Que retenir de ce travail intitulé la politique religieuse d’Houphouët-Boigny en


Côte d’Ivoire de 1960 à 1993 ?

93
La problématique qui fut le fil conducteur de cette étude visait à mettre en
exergue le déroulement de la politique religieuse en Côte d’Ivoire jusqu’à la mort
d’Houphouët-Boigny en 1993. De cette problématique, il convient de retenir que la
politique religieuse d’Houphouët-Boigny s’est présentée sous plusieurs formes.
Notamment, la politique clientéliste, de cooptation, et d’exploitation de la fibre
religieuse. Il convient de noter également que Houphouët dans sa gestion des
affaires de l’Etat a réussi a tissé des relations affables avec les religieux. En effet,
ce système appliqué par Houphouët-Boigny avait pour but de confiner les religieux
des affaires purement politique et assoir véritablement son pouvoir. Cette politique
religieuse consistait à utiliser les personnes clés qui constituent des pions à son jeu
de patronage politique.

En effet, cet acte avait une position ambivalente, celle d’exprimer l’attachement
du chef d’Etat aux dites communautés religieuses mais aussi de les surveiller. Ainsi,
la communauté musulmane était représentée par Mamadou Coulibaly, qui fut ami
au président Houphouët-Boigny et leur amitié remonte suite à la guérison de
l’épouse du chef de l’État par ce dernier alors que les médecins l’avaient déclaré
incurable. Bien qu’il ne fasse pas l’unanimité en occupant ce poste car pour les
musulmans, cette nomination s’est faite sous base de copinage. Au regard des
musulmans, cette nomination de Mamadou Coulibaly, s’est faite sur la base
politique et non religieuse. Le président en dépit de ce poste fera de lui un membre
influent de son sérail en le nommant conseiller du RDA. Il occupa également
d’autres postes très importants. De surcroit, dans cercle du président, il avait El
Hadj Mamadou poto Coulibaly, garde des sceaux, Ministre de la Justice et membre
du bureau du PDCI, qui fut lui aussi un trait-d ’union entre la communauté
musulmane et le régime politique d’Houphouët-Boigny.

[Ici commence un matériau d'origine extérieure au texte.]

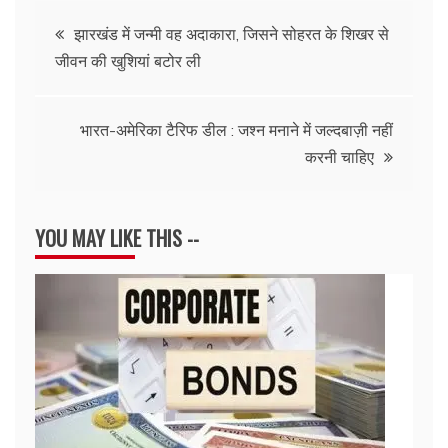
Post
झारखंड में जन्मी वह अदाकारा, जिसने सोहरत के शिखर से
जीवन की खुशियां बटोर ली
navigation
भारत-अमेरिका टैरिफ डील : जश्न मनाने में जल्दबाज़ी नहीं
करनी चाहिए
YOU MAY LIKE THIS --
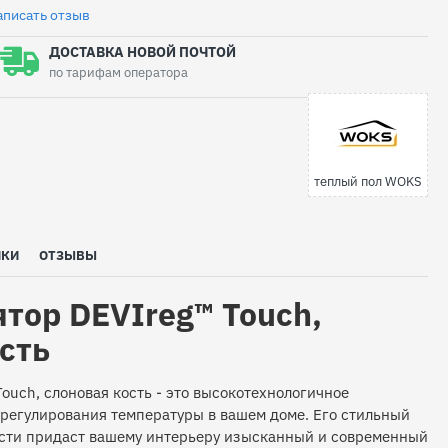
аписать отзыв
ДОСТАВКА НОВОЙ ПОЧТОЙ
по тарифам оператора
теплый пол WOKS
ИКИ
ОТЗЫВЫ
тор DEVIreg™ Touch,
сть
ouch, слоновая кость - это высокотехнологичное
 регулирования температуры в вашем доме. Его стильный
ости придаст вашему интерьеру изысканный и современный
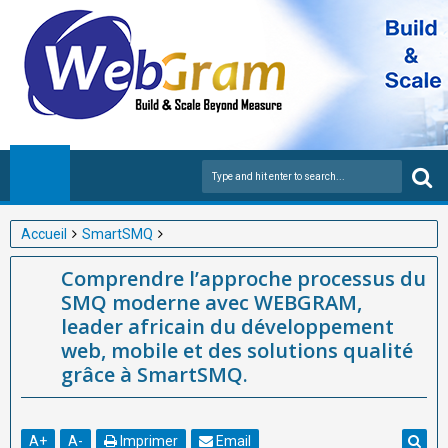
Accueil
SmartSMQ
Comprendre l’approche processus du SMQ moderne avec
Comprendre l’approche processus du
WEBGRAM, leader africain du développement web, mobile et
SMQ moderne avec WEBGRAM,
des solutions qualité grâce à SmartSMQ.
leader africain du développement
web, mobile et des solutions qualité
grâce à SmartSMQ.
A
+
A
-
Imprimer
Email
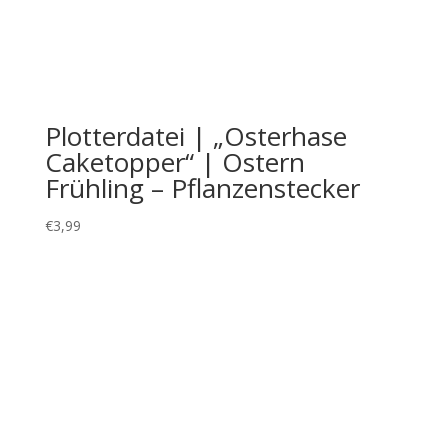
Plotterdatei | „Osterhase
Caketopper“ | Ostern
Frühling – Pflanzenstecker
€
3,99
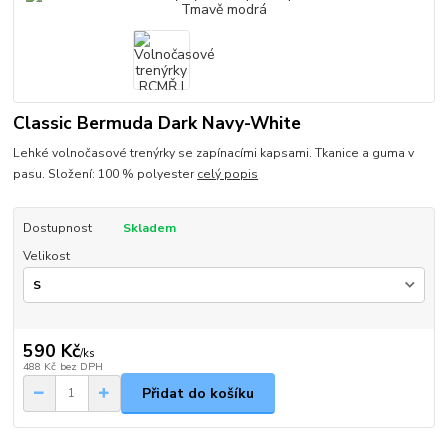
Classic Bermuda Dark Navy-White
Lehké volnočasové trenýrky se zapínacími kapsami. Tkanice a guma v
pasu. Složení: 100 % polyester
celý popis
Dostupnost
Skladem
Velikost
590 Kč
/
ks
488 Kč
bez DPH
Přidat do košíku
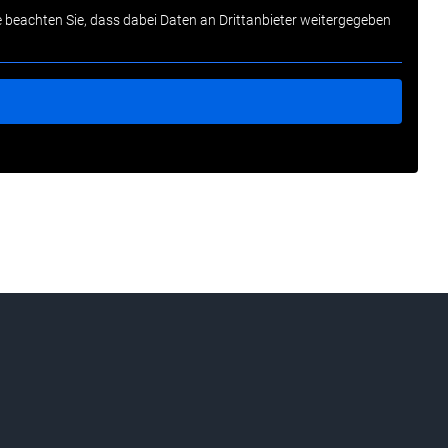
tte beachten Sie, dass dabei Daten an Drittanbieter weitergegeben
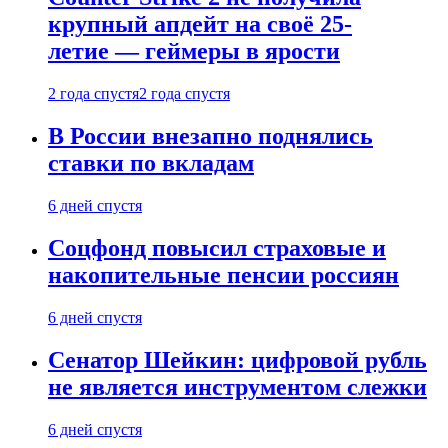
крупный апдейт на своё 25-
летие — геймеры в ярости
2 года спустя
2 года спустя
В России внезапно поднялись
ставки по вкладам
6 дней спустя
Соцфонд повысил страховые и
накопительные пенсии россиян
6 дней спустя
Сенатор Шейкин: цифровой рубль
не является инструментом слежки
6 дней спустя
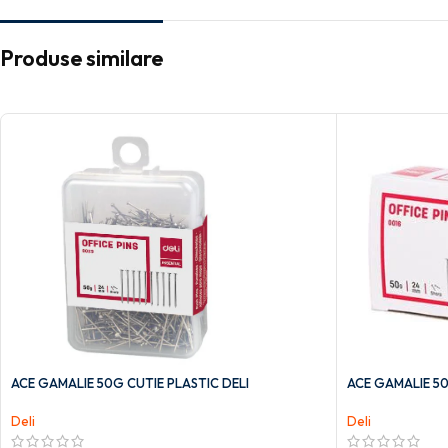
Produse similare
ACE GAMALIE 50G CUTIE PLASTIC DELI
ACE GAMALIE 50
Deli
Deli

S’agissant des chrétiens, le regard du président s’est porté plus sur les nombreux
cadres sortis des écoles missionnaires, ex- animateur des organes de presses
chrétiennes et anciens membres du corps syndicaliste qui fut des membres influents
des étudiants catholiques vivants en Europe. Les plus célèbres cadres et
compagnons de lutte de Félix Houphouët-Boigny issus de l’ordre religieux

94
catholique ont été Philippe Yacé, nommé Secrétaire Général du PDCI puis
Président de l’Assemblée Nationale, Jean Baptiste Mokey et Mathieu Ekra
Sécrétaire d’Etat au affaire Sociale puis Ministre de l’intérieur.

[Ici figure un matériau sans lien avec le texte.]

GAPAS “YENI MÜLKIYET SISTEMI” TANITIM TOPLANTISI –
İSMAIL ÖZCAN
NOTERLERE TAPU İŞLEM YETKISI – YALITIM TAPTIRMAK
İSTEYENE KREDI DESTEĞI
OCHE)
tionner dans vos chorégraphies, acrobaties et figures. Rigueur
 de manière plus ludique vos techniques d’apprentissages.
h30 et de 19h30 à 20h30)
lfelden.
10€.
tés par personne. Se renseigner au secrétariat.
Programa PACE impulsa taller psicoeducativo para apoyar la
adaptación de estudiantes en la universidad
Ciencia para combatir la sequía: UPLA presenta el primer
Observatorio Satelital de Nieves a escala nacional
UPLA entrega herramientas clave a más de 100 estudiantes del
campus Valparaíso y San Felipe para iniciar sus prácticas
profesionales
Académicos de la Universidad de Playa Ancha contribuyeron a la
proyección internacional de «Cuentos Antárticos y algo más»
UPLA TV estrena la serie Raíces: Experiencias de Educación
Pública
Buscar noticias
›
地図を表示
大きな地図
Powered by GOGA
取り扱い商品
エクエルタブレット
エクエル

Malgré la nomination des cadres religieux, Houphouët-Boigny avait axé sa


politique religieuse sur d’autres aspects, notamment la désignation de certains
dignitaires musulmans et chrétiens comme des conseillers religieux. À cet effet, le
président consultait chez les musulmans des dignitaires comme le patriarche
Yacouba Sylla de Gagnoa de la confrérie des Hamallistes un sous-groupe des
Tidjanyya. La relation qu’entretenait Yacouba Sylla avec le président remontait à
la période coloniale. Plus régulièrement, Houphouët consultait le grand Imam et le
Sage musulman tant bien pour des questions religieuses que politique. En guise
d’exemple, nous pouvons citer l’Imam vénéré de Bondoukou Ali Baba Timité ami
de lutte politique au temps du parti de lutte(RDA) mort en 1988. Nous avons aussi
les marabouts Cheick Sidy, Modibo Kané Diallo qui, respectivement dans les
années 70 et 80 influencèrent le président Houphouët-Boigny. Le président
consultait aussi des personnalités comme Amadou Hampaté Ba et Péléforo Gbon
Coulibaly, qui lui était comme un père spirituel.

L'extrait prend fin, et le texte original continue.